═══ Extracted records
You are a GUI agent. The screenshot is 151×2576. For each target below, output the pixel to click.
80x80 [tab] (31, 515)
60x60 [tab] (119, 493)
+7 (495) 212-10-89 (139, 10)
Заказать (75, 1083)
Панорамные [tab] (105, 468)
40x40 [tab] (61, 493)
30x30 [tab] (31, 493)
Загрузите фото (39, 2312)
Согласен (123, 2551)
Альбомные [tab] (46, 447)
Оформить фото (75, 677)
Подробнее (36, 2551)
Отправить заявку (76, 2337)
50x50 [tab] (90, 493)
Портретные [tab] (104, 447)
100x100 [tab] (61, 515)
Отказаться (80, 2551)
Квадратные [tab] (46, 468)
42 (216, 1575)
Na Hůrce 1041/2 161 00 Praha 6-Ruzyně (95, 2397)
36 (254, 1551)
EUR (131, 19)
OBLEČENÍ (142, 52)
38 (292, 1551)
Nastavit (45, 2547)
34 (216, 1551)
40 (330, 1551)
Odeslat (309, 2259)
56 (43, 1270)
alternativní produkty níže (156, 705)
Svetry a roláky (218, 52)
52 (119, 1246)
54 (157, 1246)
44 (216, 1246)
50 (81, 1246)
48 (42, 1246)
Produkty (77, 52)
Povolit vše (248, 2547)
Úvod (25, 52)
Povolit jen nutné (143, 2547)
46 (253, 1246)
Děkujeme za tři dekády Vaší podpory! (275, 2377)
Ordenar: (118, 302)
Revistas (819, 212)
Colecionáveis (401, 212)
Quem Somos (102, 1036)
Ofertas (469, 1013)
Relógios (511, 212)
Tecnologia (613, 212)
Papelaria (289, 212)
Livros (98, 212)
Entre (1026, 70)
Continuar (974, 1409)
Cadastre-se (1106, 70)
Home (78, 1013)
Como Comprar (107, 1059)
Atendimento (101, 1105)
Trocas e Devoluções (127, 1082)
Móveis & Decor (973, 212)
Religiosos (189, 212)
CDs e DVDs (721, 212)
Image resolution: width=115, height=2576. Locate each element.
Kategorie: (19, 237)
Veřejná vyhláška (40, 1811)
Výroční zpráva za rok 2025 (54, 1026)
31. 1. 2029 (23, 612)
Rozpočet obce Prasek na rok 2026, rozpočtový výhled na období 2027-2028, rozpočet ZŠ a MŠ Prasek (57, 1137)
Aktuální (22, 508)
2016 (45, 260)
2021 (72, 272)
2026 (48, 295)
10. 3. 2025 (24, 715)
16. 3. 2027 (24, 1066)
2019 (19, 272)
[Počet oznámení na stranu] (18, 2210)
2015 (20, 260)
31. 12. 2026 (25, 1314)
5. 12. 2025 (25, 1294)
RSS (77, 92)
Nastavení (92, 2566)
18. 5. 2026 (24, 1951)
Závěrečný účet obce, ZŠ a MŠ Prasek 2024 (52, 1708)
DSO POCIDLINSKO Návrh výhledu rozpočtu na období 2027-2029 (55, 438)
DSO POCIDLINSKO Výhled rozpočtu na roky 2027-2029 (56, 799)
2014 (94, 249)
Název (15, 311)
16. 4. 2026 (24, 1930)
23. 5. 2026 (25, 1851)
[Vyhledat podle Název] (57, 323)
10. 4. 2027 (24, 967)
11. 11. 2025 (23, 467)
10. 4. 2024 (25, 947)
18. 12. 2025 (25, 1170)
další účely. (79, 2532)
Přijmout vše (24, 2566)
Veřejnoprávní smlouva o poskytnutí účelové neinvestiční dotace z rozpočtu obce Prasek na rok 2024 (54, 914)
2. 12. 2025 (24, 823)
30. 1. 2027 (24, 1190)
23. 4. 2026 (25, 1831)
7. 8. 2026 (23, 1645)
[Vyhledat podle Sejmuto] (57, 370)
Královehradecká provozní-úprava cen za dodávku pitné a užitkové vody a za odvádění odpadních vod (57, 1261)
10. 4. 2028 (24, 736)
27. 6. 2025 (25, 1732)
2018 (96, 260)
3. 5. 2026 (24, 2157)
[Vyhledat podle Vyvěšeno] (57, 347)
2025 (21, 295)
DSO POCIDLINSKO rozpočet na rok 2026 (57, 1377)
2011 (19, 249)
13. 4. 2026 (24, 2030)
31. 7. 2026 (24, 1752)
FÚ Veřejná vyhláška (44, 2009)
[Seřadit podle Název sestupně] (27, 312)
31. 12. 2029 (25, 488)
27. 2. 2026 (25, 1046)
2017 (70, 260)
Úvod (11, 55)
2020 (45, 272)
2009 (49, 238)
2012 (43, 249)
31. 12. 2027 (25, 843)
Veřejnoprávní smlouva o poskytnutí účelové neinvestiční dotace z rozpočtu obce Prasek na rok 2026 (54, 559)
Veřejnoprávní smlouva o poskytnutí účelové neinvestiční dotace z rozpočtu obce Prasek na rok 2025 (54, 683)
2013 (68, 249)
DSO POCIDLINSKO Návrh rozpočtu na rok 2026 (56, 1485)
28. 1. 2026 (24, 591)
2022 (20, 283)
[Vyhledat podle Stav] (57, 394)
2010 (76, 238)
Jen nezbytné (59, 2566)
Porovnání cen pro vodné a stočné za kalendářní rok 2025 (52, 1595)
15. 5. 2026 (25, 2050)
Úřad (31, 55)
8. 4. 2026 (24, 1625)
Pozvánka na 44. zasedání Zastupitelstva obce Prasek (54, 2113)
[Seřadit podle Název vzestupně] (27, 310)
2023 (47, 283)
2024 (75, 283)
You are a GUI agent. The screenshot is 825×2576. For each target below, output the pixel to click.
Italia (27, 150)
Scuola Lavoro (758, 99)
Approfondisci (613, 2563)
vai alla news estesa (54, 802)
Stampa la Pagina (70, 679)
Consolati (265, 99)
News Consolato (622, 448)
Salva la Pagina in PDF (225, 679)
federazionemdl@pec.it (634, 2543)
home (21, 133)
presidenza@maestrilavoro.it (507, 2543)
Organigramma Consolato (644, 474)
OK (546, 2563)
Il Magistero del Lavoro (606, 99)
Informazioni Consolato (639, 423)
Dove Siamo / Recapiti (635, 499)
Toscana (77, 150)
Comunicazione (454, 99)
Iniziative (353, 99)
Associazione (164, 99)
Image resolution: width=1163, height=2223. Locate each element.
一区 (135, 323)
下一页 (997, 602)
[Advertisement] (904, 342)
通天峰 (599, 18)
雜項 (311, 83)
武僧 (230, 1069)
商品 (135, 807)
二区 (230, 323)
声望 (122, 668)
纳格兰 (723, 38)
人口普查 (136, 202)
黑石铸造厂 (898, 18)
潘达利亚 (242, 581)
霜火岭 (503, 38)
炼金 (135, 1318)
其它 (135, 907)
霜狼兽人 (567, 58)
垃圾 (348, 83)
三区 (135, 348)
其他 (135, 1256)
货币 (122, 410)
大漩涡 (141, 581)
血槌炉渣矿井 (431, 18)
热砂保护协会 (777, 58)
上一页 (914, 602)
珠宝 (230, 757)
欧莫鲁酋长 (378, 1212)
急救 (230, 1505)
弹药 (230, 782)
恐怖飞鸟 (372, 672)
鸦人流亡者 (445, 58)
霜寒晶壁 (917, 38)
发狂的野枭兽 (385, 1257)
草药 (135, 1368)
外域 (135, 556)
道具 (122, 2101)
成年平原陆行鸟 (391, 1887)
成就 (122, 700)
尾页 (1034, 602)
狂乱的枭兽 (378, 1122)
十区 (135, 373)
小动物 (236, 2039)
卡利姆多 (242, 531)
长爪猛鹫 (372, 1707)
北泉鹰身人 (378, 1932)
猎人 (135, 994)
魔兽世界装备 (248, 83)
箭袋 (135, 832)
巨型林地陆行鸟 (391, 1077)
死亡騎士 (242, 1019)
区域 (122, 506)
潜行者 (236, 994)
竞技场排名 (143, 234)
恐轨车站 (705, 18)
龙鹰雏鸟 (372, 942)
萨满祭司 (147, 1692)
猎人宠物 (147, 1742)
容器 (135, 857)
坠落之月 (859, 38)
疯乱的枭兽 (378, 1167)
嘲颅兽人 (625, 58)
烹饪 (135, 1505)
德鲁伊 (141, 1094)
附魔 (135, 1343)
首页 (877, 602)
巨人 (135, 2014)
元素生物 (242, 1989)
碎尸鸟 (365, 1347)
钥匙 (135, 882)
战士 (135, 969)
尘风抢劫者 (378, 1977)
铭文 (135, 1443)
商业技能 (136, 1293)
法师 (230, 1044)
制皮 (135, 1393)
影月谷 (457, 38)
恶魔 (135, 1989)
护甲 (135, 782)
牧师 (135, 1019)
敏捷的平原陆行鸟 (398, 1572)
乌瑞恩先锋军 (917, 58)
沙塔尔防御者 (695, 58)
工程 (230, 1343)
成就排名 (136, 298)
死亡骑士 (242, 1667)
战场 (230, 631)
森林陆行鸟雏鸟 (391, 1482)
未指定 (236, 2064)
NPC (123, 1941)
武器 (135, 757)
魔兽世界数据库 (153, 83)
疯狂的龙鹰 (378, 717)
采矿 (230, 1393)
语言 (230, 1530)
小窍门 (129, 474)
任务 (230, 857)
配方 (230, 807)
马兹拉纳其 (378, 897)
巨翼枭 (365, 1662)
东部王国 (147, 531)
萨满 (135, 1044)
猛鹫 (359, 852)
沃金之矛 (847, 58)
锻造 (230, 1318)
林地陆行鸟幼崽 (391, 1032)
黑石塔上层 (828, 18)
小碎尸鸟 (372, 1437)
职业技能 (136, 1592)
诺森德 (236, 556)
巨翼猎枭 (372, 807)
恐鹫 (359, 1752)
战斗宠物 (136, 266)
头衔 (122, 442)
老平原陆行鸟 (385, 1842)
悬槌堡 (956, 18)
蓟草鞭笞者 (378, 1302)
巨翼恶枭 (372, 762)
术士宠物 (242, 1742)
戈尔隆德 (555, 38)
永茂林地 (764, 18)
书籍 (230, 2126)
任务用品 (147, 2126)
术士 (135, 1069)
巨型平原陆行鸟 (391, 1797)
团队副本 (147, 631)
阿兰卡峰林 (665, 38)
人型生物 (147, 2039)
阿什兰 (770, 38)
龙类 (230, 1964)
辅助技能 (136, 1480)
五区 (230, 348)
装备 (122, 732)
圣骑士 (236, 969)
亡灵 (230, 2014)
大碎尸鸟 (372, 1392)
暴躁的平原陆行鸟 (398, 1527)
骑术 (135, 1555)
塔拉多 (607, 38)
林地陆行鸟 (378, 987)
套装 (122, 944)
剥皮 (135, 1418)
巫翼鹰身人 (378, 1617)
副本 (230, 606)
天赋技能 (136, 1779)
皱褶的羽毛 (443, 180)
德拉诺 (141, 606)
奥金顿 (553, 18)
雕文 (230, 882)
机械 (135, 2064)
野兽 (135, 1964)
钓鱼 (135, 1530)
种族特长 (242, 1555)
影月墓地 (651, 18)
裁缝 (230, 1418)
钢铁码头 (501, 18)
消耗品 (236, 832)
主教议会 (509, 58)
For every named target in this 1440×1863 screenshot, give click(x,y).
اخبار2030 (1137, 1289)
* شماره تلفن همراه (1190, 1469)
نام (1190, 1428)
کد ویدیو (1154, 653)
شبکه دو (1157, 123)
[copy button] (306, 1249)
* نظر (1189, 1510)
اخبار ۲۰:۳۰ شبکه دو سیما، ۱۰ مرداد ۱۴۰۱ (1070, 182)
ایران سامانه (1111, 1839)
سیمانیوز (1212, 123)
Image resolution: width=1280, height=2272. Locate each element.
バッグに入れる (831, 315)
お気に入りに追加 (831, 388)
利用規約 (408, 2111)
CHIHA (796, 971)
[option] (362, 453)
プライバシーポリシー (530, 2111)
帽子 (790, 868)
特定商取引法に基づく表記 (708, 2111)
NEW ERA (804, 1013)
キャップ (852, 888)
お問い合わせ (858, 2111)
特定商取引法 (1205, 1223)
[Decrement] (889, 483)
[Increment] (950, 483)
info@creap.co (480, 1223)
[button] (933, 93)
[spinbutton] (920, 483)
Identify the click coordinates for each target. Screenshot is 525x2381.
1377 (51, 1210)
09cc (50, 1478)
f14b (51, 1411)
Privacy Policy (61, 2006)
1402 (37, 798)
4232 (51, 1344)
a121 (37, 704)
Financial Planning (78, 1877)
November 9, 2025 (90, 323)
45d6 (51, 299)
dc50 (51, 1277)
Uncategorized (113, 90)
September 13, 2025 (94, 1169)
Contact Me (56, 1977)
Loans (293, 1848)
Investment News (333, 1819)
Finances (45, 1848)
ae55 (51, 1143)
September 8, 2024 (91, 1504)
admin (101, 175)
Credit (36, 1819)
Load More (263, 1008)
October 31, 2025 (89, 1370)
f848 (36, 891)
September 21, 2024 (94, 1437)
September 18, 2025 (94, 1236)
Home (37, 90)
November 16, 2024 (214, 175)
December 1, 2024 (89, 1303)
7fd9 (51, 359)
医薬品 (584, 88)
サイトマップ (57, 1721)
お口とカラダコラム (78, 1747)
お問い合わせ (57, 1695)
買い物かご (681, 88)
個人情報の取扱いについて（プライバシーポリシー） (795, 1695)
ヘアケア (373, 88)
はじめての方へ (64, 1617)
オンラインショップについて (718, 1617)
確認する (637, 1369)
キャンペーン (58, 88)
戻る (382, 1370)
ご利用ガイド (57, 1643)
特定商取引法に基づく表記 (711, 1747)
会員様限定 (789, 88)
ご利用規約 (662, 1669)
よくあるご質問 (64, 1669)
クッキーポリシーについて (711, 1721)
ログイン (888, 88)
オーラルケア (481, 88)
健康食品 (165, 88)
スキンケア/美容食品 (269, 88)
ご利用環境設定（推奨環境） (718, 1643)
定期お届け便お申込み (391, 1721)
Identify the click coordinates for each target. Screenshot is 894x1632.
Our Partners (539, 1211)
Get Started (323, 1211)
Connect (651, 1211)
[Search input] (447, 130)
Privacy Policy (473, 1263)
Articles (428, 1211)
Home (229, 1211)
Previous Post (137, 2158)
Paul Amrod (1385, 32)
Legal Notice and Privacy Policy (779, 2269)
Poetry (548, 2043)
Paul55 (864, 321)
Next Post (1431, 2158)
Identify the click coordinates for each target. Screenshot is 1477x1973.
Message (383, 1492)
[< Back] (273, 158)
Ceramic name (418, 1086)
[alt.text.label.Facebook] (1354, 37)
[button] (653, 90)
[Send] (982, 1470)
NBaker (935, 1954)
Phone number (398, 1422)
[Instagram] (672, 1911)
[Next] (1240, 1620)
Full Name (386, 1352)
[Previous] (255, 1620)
══════
▸ **Description of the task**
Retype exactly, and only, the lines above from the one where "武器 (135, 757)" occurs up to and including the one where "五区 (230, 348)" occurs.

▸ **Completed task**
武器 (135, 757)
魔兽世界数据库 (153, 83)
疯狂的龙鹰 (378, 717)
采矿 (230, 1393)
语言 (230, 1530)
小窍门 (129, 474)
任务 (230, 857)
配方 (230, 807)
马兹拉纳其 (378, 897)
巨翼枭 (365, 1662)
东部王国 (147, 531)
萨满 (135, 1044)
猛鹫 (359, 852)
沃金之矛 (847, 58)
锻造 (230, 1318)
林地陆行鸟幼崽 (391, 1032)
黑石塔上层 (828, 18)
小碎尸鸟 (372, 1437)
职业技能 (136, 1592)
诺森德 (236, 556)
巨翼猎枭 (372, 807)
恐鹫 (359, 1752)
战斗宠物 (136, 266)
头衔 (122, 442)
老平原陆行鸟 (385, 1842)
悬槌堡 (956, 18)
蓟草鞭笞者 (378, 1302)
巨翼恶枭 (372, 762)
术士宠物 (242, 1742)
戈尔隆德 (555, 38)
永茂林地 (764, 18)
书籍 (230, 2126)
任务用品 (147, 2126)
术士 (135, 1069)
巨型平原陆行鸟 (391, 1797)
团队副本 (147, 631)
阿兰卡峰林 (665, 38)
人型生物 (147, 2039)
阿什兰 (770, 38)
龙类 (230, 1964)
辅助技能 (136, 1480)
五区 (230, 348)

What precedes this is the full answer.